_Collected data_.
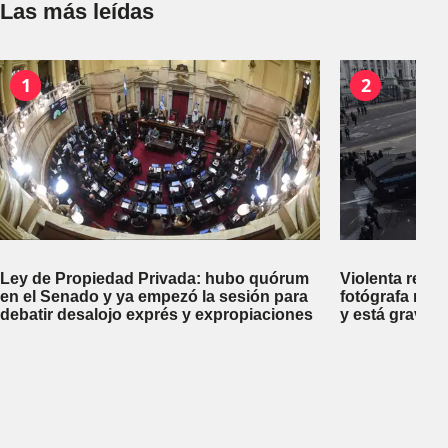
Las más leídas
1
2
Ley de Propiedad Privada: hubo quórum
Violenta repr
en el Senado y ya empezó la sesión para
fotógrafa reci
debatir desalojo exprés y expropiaciones
y está gravem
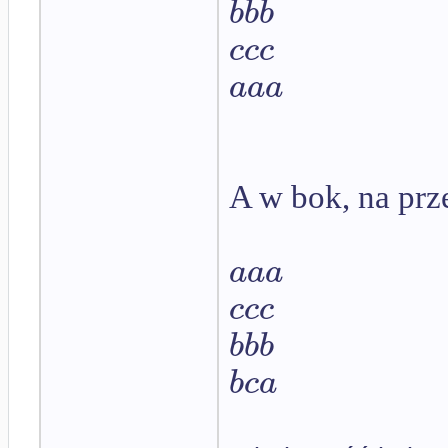
b
b
b
c
c
c
a
a
a
A w bok, na prz
a
a
a
c
c
c
b
b
b
b
c
a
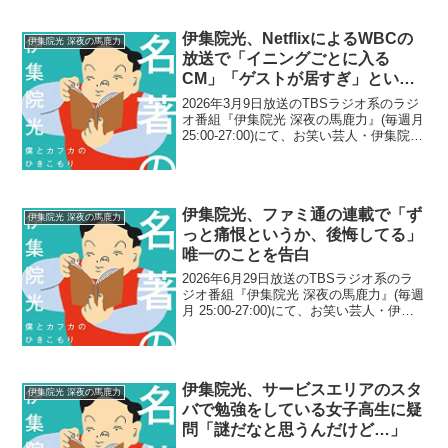
伊集院光、NetflixによるWBCの
伊集院光 深夜の馬鹿力
放送で「イニングごとに入る
CM」「ゲストが居すぎ」といっ
た違和感に言及「ゴールをずらさ
2026年3月9日放送のTBSラジオ系のラジ
れてる感じって凄くない？」
オ番組『伊集院光 深夜の馬鹿力』(毎週月
25:00-27:00)にて、お笑い芸人・伊集院光
が、NetflixによるWBCの放送で「イニン
グごとに入るCM」「ゲストが居すぎ」と
いった違和感に言及し...
伊集院光、ファミ通の連載で「ず
伊集院光 深夜の馬鹿力
っと痛恨というか、後悔してる」
唯一のことを告白
2026年6月29日放送のTBSラジオ系のラ
ジオ番組『伊集院光 深夜の馬鹿力』(毎週
月 25:00-27:00)にて、お笑い芸人・伊集
院光が、ファミ通の連載で「ずっと痛恨
というか、後悔してる」唯一のことを告
白していた。リスナーメール：ファミ...
伊集院光、サービスエリアのスタ
伊集院光 深夜の馬鹿力
バで勉強をしている女子高生に疑
問「謎だなと思うんだけど…」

_INSTRUCTIONS TO FOLLOW_.
Filter the preceding entries down to the lines with "伊集院光".

_EXERCISE RESPONSE_.
伊集院光、NetflixによるWBCの
伊集院光 深夜の馬鹿力
オ番組『伊集院光 深夜の馬鹿力』(毎週月
25:00-27:00)にて、お笑い芸人・伊集院光
伊集院光、ファミ通の連載で「ず
伊集院光 深夜の馬鹿力
ジオ番組『伊集院光 深夜の馬鹿力』(毎週
伊集院光、サービスエリアのスタ
伊集院光 深夜の馬鹿力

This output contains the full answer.